[Opening INFORMATION GIVEN section]

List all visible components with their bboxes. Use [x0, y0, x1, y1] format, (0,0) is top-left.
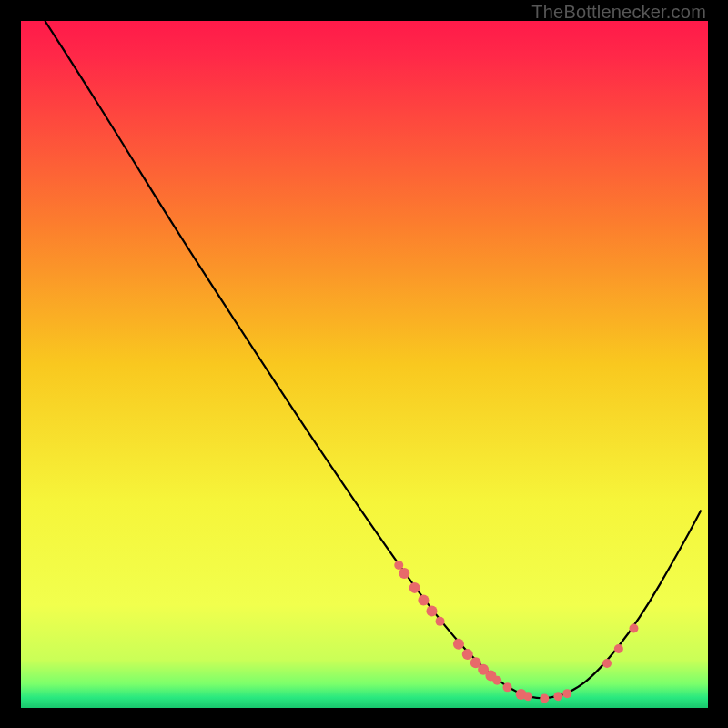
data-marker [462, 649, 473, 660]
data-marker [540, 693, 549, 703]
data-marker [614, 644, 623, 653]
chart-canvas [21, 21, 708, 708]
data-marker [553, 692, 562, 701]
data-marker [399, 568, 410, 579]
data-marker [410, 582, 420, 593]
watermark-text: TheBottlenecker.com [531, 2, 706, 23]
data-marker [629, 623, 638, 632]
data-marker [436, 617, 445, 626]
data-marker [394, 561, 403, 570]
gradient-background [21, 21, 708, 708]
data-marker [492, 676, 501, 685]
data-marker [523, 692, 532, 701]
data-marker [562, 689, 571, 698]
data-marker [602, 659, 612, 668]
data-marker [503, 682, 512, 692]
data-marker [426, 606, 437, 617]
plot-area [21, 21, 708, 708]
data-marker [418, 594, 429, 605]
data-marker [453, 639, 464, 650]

[Closing INFORMATION GIVEN section]
[Opening INFORMATION GIVEN section]

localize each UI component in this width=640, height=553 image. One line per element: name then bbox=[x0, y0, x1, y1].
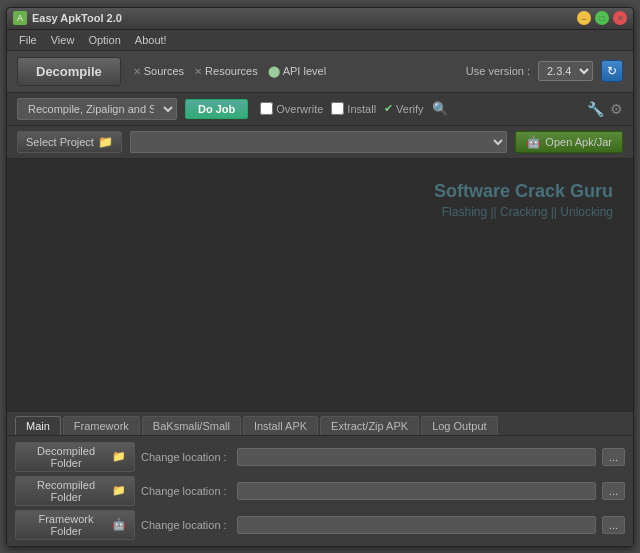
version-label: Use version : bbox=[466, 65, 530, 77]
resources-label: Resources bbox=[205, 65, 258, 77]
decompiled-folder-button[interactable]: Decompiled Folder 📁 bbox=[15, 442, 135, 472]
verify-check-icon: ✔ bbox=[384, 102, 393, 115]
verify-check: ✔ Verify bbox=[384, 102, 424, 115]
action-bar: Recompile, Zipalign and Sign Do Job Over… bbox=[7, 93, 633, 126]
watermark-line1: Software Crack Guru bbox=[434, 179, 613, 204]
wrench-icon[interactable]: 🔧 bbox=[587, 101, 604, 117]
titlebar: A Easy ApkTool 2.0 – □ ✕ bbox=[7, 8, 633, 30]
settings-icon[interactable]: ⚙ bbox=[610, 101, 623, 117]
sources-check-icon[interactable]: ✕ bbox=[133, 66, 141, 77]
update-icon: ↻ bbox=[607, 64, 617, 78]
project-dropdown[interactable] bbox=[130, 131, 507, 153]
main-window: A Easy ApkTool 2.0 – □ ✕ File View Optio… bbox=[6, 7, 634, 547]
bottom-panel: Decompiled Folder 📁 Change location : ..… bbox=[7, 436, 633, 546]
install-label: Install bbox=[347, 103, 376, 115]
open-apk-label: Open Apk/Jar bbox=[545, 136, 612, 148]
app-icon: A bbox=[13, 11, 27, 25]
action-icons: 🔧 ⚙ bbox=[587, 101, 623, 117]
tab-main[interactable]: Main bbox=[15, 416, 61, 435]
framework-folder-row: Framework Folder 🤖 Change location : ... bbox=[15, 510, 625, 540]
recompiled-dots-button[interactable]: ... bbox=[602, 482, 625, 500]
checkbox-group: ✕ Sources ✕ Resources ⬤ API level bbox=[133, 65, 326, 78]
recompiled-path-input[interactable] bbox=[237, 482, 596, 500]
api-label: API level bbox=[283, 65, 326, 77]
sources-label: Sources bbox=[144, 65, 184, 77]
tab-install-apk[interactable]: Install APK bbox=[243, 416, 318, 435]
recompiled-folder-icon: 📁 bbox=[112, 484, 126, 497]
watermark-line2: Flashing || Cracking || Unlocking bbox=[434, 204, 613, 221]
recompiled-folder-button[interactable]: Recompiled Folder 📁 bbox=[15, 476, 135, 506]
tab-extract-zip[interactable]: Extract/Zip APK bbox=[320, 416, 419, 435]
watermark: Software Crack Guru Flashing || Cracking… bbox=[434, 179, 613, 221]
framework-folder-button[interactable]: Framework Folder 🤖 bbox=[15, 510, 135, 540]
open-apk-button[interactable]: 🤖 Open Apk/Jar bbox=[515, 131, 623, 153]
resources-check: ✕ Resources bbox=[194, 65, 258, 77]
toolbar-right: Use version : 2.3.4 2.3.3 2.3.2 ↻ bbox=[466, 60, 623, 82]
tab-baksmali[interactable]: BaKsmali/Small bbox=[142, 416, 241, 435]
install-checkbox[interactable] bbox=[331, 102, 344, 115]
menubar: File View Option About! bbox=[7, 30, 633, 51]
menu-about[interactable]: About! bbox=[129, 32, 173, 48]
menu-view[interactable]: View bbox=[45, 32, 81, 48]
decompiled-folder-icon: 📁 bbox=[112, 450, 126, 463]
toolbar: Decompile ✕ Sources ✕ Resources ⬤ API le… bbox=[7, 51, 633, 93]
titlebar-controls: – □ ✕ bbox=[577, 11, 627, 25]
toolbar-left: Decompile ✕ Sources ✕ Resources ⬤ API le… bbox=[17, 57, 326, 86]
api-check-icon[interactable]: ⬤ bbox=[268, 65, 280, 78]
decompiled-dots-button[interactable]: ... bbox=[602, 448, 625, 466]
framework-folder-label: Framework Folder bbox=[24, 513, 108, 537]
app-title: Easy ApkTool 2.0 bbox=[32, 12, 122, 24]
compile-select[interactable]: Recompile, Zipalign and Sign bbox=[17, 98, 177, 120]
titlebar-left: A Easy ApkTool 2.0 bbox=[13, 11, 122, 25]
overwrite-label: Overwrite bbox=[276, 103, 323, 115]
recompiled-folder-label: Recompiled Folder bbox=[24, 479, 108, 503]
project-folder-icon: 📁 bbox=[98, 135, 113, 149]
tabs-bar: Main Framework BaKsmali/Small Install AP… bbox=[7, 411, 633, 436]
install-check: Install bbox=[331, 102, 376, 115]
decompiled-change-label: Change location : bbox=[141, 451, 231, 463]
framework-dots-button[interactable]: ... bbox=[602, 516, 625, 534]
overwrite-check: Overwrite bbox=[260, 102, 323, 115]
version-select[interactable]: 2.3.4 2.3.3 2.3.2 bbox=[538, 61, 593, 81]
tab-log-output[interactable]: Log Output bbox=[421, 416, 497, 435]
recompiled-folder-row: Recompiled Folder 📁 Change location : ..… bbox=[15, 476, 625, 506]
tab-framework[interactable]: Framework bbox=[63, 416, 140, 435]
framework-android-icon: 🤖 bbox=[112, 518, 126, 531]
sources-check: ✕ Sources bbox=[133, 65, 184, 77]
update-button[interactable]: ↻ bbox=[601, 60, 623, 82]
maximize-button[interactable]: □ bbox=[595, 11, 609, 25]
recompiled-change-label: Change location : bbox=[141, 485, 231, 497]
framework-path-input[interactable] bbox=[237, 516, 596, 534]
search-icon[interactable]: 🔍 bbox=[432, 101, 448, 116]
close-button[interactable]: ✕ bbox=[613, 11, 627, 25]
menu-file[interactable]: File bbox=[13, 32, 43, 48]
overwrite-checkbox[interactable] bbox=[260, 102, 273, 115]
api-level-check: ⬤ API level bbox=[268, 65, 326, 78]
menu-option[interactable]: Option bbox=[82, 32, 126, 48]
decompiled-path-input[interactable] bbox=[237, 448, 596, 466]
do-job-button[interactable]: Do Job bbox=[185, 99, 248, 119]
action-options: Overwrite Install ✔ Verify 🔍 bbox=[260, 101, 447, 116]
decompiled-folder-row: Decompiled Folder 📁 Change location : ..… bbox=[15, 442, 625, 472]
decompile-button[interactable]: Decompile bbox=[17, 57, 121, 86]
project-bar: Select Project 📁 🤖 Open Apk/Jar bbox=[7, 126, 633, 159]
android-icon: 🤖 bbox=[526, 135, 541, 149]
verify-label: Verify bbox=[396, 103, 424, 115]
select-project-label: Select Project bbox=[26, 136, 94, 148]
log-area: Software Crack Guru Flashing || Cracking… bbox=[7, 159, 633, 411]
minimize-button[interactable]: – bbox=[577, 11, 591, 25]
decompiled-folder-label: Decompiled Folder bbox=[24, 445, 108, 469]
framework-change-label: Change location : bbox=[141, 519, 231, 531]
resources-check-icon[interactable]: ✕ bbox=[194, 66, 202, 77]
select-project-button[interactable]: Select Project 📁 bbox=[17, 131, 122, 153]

[Closing INFORMATION GIVEN section]

WORK TO COMPLETE: Retrieve each line of the data in which the word "About" can be found.

YOUR RESPONSE:
menubar: File View Option About! bbox=[7, 30, 633, 51]
menu-about[interactable]: About! bbox=[129, 32, 173, 48]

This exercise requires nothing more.